So, what happens in a worst-case scenario where your backup system fails, you don’t have any VM snapshots, and the last thing standing in the way of complete data loss is your SAN storage systems LUN snapshots?
Well, first you fire whoever purchased and implemented the backup system, then secondly you need to start restoring the VM (or VMs) from your SAN LUN snapshots.
While I’ve never had to do this in the past (all the disaster recovery solutions I’ve designed and sold have been tested and function), I’ve always been curious what the process is and would be like. Today I decided to try it out and develop a procedure for restoring a VM from SAN Storage LUN snapshot.
For this test I pretended a VM was corrupt on my VMware vSphere cluster and then restored it to a previous state from a LUN snapshot on my HPE MSA 2040 (identical for the HPE MSA 2050, and MSA 2052) Dual Controller SAN.

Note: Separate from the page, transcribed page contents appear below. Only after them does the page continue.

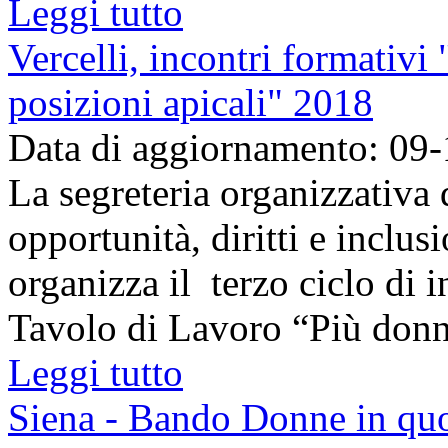
Leggi tutto
Vercelli, incontri formativ
posizioni apicali" 2018
Data di aggiornamento: 09
La segreteria organizzativa d
opportunità, diritti e inclu
organizza il terzo ciclo di 
Tavolo di Lavoro “Più donne
Leggi tutto
Siena - Bando Donne in quo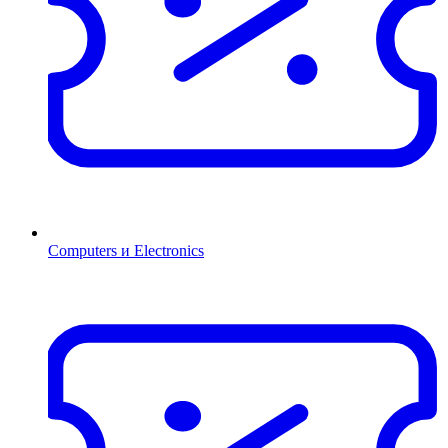
Computers и Electronics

To accomplish the restore, we’ll need to create a host mapping on the SAN for the LUN snapshot to a new LUN number available to the hosts. We then need to add and mount the VMFS volume (residing on the snapshot) to the host(s) while assigning it a new signature and then vMotion the VM from the snapshot’s VMFS to original datastore.
Important Notes (Read first):
- When mounting a VMFS volume from a SAN snapshot, you MUST RE-SIGNATURE THE SNAPSHOT VMFS volume. Not doing so can cause problems.
- The snapshot cannot be mapped as read only, VMFS volumes must be marked as writable in order to be mounted on ESXi hosts.
- You must follow the proper procedure to gracefully dismount and detach the VMFS volume and storage device before removing the snapshot’s host mapping on the SAN.
- We use Storage vMotion to perform a high-speed move and recovery of the VM. If you’re not licensed for Storage vMotion, you can use the datastore file browser and copy/move from the snapshot VMFS volume to live production VMFS volume, however this may be slower.
- During this entire process you do not touch, modify, or change any settings on your existing active production LUNs (or LUN numbers).
- Restoring a VM from a SAN LUN snapshot will restore a crash consistent copy of the VM. The VM when recovered will believe a system crash occurred and power was lost. This is NOT a graceful application consistent backup and restore.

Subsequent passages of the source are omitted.